Sunday, February 28, 2010

Day 4: Welcome to Mongolian Churches

We got up earlier today. It's hard, because we don't really know what time it is, it's all still dark outside when we wake. Breakfast is settling into a porridge routine.

Our first trip today was to a Mongolian church, "World Harvest Mission Church". We caught a taxi, which was interesting - UB isn't really massive, so taxis are fairly economical. There are official taxis, but there are also lots of unofficial taxis, or at least that's how it seems. So catching a taxi seems to involve flagging down a vehicle that looks like it might be taxi-like.

We were running a little late, but that turned out to be early! Mongolians don't necessarily run to time, as evidenced by our service starting 23 minutes later than supposed. The whole service was in Mongolian, so we understood very little. Singing was difficult too, though some tunes were very familiar (Lord I lift your name on high, among others). Seumas has a bit of a grasp of the alphabet, and tried to read a bit off the overhead. Visitors and newcomers are warmly welcomed - i.e. we all came up the front and a bunch of stuff was said we didn't understand and then lots of people came and shook our hands and hugged us. Rachel found it a bit confronting to be hugged by men she hadn't met(!) - Gender relations work a bit differently in this culture. It was really lovely though totally bewildering.

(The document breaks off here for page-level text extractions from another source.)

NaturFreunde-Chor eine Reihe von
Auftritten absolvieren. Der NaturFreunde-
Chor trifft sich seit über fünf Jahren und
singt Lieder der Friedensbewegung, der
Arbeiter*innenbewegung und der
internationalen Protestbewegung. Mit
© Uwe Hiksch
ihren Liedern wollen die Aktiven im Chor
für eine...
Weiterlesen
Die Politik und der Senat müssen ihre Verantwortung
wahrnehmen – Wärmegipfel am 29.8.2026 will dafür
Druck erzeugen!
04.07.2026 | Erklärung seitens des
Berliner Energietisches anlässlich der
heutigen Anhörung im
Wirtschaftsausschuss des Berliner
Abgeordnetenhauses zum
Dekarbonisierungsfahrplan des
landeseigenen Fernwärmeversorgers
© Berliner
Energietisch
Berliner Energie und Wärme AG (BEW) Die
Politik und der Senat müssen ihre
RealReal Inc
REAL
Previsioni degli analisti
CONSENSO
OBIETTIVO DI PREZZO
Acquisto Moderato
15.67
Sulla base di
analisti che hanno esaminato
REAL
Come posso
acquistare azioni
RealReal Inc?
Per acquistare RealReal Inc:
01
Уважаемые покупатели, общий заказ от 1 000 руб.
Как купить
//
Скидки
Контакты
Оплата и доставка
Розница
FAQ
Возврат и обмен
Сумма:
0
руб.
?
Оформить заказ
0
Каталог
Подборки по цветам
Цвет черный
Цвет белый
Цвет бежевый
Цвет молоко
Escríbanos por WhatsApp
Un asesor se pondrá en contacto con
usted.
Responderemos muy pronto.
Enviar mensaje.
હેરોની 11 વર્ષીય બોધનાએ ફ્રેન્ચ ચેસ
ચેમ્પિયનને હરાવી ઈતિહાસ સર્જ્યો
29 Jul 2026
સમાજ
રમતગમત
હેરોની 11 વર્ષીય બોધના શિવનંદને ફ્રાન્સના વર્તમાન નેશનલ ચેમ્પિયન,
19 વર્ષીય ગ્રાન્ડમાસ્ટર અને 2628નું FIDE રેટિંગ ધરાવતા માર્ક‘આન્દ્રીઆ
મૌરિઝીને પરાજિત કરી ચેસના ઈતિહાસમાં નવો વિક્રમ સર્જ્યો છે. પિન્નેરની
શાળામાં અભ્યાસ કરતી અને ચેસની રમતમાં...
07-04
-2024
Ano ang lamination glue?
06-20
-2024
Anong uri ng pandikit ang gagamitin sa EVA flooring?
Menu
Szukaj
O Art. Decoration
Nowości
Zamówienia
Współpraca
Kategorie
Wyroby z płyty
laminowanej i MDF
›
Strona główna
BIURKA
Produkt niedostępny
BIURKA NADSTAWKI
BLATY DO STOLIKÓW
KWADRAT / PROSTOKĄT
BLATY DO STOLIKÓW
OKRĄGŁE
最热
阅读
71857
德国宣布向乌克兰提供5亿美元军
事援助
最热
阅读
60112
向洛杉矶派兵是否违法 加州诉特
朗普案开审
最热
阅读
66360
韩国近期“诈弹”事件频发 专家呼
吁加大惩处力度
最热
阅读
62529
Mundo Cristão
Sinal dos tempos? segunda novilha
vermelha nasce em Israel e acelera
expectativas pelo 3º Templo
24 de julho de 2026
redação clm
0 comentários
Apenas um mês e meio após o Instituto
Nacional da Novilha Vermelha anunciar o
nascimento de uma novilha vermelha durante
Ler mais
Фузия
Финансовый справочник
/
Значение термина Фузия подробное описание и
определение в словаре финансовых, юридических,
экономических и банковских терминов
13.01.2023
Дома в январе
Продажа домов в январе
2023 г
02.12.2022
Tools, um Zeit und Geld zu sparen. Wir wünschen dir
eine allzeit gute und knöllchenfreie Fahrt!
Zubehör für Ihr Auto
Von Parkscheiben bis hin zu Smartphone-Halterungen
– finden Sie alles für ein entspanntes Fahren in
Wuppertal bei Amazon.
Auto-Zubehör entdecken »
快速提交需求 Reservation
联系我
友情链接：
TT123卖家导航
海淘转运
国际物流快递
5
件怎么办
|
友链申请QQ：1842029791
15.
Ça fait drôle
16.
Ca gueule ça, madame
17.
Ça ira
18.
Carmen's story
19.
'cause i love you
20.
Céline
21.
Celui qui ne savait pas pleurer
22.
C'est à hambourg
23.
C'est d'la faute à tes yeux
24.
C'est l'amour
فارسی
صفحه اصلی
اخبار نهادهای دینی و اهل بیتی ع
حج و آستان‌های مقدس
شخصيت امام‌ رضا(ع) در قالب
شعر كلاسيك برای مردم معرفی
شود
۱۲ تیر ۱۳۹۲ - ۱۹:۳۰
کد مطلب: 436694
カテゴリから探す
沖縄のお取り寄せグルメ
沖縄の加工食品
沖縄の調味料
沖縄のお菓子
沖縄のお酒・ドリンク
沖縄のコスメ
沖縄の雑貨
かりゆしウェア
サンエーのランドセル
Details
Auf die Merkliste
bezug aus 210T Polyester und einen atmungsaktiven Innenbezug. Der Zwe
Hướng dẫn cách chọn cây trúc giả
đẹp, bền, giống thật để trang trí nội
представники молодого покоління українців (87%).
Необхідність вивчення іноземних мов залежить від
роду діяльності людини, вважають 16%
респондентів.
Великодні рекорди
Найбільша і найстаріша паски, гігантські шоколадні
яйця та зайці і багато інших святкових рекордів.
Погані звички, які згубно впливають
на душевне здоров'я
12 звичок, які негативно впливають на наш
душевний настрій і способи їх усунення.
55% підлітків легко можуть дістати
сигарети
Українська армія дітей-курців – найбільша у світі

We walked home, and it was a bit cold (for us). We stopped into "Home Plaza", a nearby korean supermarket, which had lots of stuff. Even Red Bull. Most of the labels are incomprehensible, but the packaging usually gives you an idea, and sometimes there are some words in English. We bought some noodles, some pasta stuff, shampoo and conditioner, and some chocopie. (No Red Bull).

We were only home for an hour or two. Mongolians don't really do evening church. Afternoon church is the go instead. So we walked up the road to UBTC (the bible school), where an international church meets. It's about 50/50 Mongolians/Foreigners, but the church runs in English. Many Mongolians come to improve their English too. It was a real relief and comfort to be able to understand what was going on, sing in our own language, and hear a sermon on John 13. We met a few foreigners who gave us some good advice (though meeting a Canadian who sounded like he was immune to all cold wasn't the most encouraging!).

Now relaxing at home and preparing for some dinner.